Ekonomik İstikrar Kalkanı Paketi 18.03.2020 tarihinde açıklanmış ve Kısa Çalışma Ödeneğini devreye alınarak 23.03.2020 tarihinden itibarenKorona virüsünden olumsuz etkilendiği gerekçesiyle kısa çalışma talep eden işveren; Kısa Çalışma Talep Formu ile Kısa Çalışma Uygulanacak İşçi Listesini bağlı olduğu İŞKUR biriminin elektronik posta adresine, elektronik posta göndermek suretiyle kısa çalışmaya başvuru yapabilir. Korona virüsünden olumsuz etkilenildiğine dair belgelerin başvuruya eklenmesi önem taşımaktadır

İşyerinde Kısa Çalışma uygulanabilmesi içinişverenin; genel ekonomik, sektörel, bölgesel kriz veya zorlayıcı sebeplerle işyerindeki çalışma süresinin önemli ölçüde azaldığı veya durduğu yönünde İŞKUR’a başvuruda bulunması ve İş Müfettişlerince yapılan uygunluk tespiti sonucu işyerinin bu durumlardan etkilendiğinin tespit edilmesi gerekmektedir.

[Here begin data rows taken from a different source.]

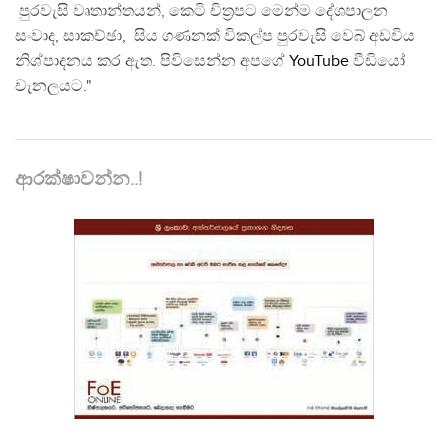
පුරවැසි වෘතාන්තයන්, කෙටි චිත්‍රපට මෙන්ම දේශපාලන
සංවාද, සාකච්ඡා, සිය ගණනක් විකල්ප පුරවැසි වෙබ් අඩවිය
නිශ්පාදනය කර ඇත. පිවිසෙන්න අපගේ
YouTube
වීඩියෝ
චැනලයට."
ආරක්ෂාවන්න..!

Kısa Çalışma Kapsamında,İşçilere kısa çalışma ödeneği ödenmesi, Genel Sağlık Sigortası primleri ödenmesi, hizmetleri sağlanmaktadır.  Günlük kısa çalışma ödeneği; sigortalının son on iki aylık prime esas kazançları dikkate alınarak hesaplanan günlük ortalama brüt kazancının % 60’ıdır. Bu şekilde hesaplanan kısa çalışma ödeneği miktarı, aylık asgari ücretin brüt tutarının % 150’sini geçemez. Zorlayıcı sebeplerle işyerinde kısa çalışma yapılması halinde, ödemeler 4857 sayılı Kanunun 24. maddesinin 3 numaralı bendinde ve 40. maddesinde öngörülen bir haftalık süreden sonra başlar. Bu bir haftalık süre içerisinde ücret ve prim yükümlülükleri işverene ait olacaktır.

İşverenin, kısa çalışma uygulaması devam ederken, normal faaliyetine başlamaya karar vermesi halinde durumu kurum birimine, varsa toplu iş sözleşmesi tarafı işçi sendikasına ve işçilere altı iş günü önce yazılı olarak bildirmesi zorunludur. Bildirimde belirtilen tarih itibariyle kısa çalışma sona erer. Geç bildirimlere ilişkin oluşan yersiz ödemeler yasal faizi ile birlikte işverenden tahsil edilir. Ek olarak, kısa çalışma yapan işveren, işçilerin çalışma sürelerine ilişkin kayıtları tutmak ve istenilmesi halinde ibraz etmek zorundadır.